TASK TO COMPLETE: For the material below, output exactly the span from the line with "en diverse context. De" to the line with "UITERSTE INDIENINGS", including both, and nothing besides.

PROVIDED RECORDS:

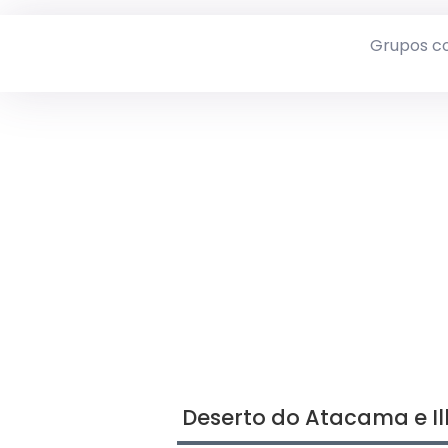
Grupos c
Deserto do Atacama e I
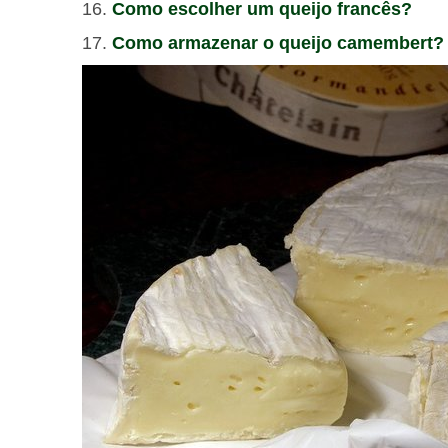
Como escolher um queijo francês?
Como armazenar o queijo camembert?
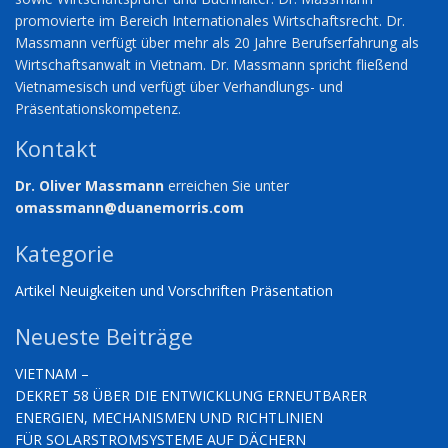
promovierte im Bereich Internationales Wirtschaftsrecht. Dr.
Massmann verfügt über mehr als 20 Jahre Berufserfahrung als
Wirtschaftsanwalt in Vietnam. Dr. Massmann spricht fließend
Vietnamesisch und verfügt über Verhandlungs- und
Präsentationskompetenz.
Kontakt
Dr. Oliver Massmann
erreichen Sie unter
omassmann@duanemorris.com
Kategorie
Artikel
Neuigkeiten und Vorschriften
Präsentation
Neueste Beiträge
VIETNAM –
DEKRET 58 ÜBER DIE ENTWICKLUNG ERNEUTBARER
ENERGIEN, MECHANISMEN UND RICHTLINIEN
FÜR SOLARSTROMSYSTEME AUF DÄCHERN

...

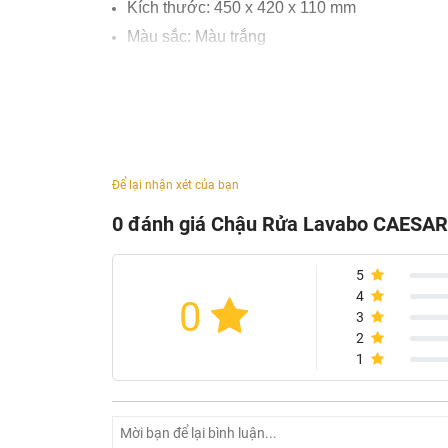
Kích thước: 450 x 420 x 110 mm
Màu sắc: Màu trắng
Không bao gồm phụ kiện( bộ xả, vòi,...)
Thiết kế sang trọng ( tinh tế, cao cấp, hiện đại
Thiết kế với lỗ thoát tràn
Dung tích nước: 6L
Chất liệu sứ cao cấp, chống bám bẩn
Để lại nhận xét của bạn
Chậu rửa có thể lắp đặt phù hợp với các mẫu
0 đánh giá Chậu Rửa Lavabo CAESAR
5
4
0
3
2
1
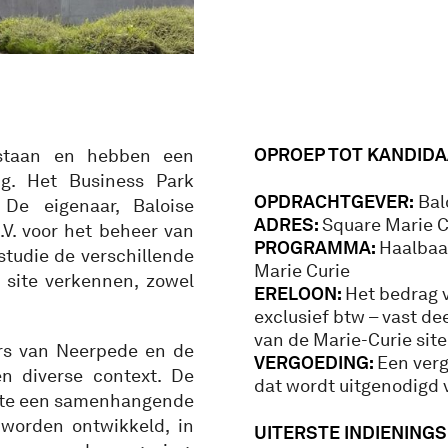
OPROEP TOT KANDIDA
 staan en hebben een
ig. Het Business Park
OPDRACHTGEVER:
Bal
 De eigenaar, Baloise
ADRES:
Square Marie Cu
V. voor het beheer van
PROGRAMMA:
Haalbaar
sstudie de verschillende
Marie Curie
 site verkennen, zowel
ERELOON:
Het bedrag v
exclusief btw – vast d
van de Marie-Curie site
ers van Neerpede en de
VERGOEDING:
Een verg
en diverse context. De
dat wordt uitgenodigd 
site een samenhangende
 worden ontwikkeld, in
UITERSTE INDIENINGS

...

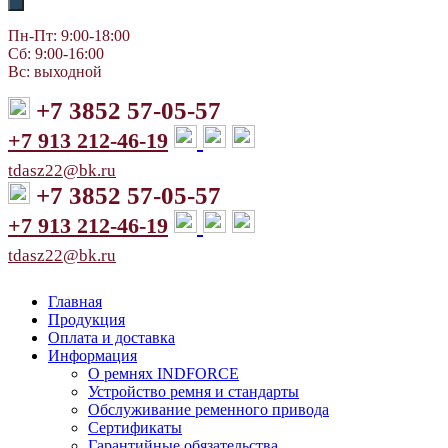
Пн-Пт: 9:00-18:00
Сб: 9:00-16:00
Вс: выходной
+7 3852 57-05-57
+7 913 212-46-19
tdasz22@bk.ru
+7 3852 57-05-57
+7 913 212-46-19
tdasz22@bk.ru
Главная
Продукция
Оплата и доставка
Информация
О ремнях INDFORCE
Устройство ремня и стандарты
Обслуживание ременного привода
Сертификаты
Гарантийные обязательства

ANSWER SPACE:
en diverse context. De
dat wordt uitgenodigd 
site een samenhangende
 worden ontwikkeld, in
UITERSTE INDIENINGS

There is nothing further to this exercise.